Pahoehoe flows differ from 'a'a flows in almost all ways imaginable. The first and most obvious difference is that pahoehoe flows are smooth down to a scale of a few mm. Instead of consisting of only 1-2 large flow units, a pahoehoe flow consists of thousands on thousands of small flow units called toes. Each toe is usually <30 cm thick, 1-2 m long, and 30-50 cm wide. Pahoehoe flows are associated with low-effusion rate eruptions and are emplaced at low volumetric flow rates (2-5 cubic meters per second) and slow flow front velocities (1-10 m/hour). Pahoehoe flows can be just as long as 'a'a flows. The longest post-contact flow was also erupted from Mauna Loa in 1859 (forming the second half of the "paired flow"; Rowland & Walker 1990), and is 47 km long. This strongly contradicts the notion that flow length is directly determined by effusion rate.
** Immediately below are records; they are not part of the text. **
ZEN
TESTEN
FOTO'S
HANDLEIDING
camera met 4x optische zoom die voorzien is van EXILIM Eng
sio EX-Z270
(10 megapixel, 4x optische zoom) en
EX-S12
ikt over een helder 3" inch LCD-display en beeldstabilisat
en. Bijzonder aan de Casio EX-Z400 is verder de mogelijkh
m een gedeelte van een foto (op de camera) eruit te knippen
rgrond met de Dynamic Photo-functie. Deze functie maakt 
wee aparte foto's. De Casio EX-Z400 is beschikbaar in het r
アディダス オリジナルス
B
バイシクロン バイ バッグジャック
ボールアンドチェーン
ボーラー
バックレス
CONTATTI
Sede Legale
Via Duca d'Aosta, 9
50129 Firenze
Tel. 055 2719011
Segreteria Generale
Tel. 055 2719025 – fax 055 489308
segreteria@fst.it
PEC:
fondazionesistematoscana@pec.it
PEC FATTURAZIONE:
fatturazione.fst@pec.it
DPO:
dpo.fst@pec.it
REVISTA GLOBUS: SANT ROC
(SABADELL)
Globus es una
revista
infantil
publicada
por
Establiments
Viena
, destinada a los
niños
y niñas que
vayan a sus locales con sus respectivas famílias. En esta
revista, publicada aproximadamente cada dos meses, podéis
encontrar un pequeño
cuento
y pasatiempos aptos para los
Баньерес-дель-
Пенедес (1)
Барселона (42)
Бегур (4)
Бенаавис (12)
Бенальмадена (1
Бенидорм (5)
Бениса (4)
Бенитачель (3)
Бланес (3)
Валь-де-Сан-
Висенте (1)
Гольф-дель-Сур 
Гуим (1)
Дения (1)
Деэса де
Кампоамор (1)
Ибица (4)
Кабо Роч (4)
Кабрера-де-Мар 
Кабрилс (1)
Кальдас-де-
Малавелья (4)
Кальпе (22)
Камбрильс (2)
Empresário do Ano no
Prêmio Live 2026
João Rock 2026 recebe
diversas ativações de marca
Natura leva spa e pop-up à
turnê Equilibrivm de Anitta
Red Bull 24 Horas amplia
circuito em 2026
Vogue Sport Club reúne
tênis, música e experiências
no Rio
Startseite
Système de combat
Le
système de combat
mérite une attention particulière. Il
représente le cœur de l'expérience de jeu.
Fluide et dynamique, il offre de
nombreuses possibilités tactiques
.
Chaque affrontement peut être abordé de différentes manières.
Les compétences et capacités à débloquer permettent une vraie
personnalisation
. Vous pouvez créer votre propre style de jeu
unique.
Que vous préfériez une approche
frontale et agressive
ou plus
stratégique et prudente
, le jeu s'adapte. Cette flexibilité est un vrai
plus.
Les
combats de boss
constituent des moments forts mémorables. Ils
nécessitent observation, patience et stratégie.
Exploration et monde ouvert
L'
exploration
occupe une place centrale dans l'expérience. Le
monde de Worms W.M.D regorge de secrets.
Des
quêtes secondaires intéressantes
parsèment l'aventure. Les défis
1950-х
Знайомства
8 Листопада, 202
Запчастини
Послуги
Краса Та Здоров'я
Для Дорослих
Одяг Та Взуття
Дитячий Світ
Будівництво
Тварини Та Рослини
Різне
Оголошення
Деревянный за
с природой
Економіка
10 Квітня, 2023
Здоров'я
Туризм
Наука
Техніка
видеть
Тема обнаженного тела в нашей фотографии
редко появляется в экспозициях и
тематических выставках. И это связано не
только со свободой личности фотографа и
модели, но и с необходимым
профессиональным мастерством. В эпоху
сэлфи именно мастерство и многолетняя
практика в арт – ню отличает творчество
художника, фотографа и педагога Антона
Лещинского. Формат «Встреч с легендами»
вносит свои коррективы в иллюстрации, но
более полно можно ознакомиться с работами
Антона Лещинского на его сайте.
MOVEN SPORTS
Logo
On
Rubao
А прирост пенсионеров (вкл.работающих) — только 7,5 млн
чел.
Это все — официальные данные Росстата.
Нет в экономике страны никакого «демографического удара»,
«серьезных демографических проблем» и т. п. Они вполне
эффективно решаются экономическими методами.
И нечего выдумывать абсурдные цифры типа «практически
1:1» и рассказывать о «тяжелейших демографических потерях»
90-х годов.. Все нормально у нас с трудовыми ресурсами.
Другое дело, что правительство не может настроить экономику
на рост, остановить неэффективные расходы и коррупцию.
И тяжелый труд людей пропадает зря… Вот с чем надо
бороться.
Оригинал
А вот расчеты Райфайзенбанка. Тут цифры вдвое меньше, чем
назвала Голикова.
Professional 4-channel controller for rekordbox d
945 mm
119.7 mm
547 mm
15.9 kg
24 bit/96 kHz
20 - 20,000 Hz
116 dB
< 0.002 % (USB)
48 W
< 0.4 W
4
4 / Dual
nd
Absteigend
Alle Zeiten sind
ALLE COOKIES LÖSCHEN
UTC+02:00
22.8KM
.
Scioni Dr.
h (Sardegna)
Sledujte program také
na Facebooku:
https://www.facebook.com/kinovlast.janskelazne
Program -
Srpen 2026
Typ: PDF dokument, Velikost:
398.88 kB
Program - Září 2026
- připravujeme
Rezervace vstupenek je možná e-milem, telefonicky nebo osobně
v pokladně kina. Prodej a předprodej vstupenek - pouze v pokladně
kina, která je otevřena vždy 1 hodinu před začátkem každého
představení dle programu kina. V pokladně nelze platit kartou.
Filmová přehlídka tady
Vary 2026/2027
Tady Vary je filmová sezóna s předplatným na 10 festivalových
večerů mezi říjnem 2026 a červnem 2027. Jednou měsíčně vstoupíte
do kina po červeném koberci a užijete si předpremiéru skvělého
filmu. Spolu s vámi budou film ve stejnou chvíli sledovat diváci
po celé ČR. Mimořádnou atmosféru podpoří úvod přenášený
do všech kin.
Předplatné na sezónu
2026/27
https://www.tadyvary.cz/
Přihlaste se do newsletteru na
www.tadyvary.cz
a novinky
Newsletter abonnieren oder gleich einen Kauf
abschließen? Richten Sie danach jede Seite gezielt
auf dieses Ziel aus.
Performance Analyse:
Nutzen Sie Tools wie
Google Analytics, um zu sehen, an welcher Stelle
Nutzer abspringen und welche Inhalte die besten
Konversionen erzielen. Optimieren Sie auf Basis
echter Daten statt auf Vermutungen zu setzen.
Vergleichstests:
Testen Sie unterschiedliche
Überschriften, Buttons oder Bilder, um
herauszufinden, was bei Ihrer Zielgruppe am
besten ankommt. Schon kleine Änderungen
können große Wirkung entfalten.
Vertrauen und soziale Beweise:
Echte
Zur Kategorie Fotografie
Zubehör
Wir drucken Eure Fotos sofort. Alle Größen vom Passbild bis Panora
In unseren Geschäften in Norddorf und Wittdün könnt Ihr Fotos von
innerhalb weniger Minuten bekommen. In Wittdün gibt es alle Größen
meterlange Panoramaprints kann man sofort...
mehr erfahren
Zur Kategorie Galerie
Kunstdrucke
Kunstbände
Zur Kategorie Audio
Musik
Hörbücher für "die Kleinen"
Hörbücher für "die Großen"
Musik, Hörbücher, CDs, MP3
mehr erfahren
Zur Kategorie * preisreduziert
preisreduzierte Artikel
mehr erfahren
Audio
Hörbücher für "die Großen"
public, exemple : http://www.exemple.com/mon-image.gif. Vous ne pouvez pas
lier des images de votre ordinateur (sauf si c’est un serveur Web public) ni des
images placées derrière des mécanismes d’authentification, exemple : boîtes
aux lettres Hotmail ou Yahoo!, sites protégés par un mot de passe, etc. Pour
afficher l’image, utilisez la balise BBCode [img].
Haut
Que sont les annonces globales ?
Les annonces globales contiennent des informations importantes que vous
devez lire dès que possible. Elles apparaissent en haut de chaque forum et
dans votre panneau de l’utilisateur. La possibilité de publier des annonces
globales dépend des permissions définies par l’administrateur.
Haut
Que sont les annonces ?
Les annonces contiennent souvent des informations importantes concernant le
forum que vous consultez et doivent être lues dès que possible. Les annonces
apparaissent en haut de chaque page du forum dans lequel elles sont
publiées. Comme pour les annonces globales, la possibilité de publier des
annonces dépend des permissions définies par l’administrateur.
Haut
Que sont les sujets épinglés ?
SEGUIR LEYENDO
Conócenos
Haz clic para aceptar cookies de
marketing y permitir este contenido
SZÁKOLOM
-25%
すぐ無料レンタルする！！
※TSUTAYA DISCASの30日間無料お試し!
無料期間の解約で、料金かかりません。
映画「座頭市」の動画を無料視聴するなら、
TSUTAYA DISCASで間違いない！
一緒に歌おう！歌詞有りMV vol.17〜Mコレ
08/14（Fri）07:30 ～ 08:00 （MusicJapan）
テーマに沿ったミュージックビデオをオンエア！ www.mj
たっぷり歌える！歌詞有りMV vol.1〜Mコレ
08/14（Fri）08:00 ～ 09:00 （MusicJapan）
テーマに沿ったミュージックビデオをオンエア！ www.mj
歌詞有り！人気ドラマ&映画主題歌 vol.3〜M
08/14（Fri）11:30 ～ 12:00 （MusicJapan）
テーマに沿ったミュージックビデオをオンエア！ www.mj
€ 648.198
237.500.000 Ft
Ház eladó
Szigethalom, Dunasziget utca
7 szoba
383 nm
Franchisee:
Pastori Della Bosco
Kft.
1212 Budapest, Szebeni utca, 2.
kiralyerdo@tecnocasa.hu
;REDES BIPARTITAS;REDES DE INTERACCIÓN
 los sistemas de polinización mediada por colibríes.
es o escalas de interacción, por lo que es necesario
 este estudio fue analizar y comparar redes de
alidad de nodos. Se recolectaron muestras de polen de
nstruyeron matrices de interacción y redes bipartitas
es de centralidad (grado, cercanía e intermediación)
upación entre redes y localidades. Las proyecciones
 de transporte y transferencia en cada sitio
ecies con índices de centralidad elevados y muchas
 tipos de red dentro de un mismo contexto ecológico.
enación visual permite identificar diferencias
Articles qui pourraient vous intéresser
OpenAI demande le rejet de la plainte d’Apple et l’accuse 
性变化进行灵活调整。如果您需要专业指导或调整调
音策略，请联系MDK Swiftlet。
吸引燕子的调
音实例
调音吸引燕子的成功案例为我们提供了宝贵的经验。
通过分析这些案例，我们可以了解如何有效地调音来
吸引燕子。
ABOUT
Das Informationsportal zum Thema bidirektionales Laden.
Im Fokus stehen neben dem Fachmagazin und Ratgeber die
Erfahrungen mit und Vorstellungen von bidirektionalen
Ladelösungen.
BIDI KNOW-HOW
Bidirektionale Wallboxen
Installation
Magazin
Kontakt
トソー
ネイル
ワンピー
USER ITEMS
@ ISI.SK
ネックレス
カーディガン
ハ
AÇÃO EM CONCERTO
The low velocity of pahoehoe flows means that the skin that forms by air-cooling is not disrupted during flow and can maintain its smooth, unbroken, well-insulating surface. Thus the temperature and viscosity of lava do not change very much even tens of kilometers from the vent. The advancing front of a pahoehoe flow consists of hundreds or thousands of active toes. Each stops flowing after a few minutes and becomes inflated (with lava) as the eruption continues. Eventually the cooled skin fractures, often at the seam between two toes, and a new toe forms.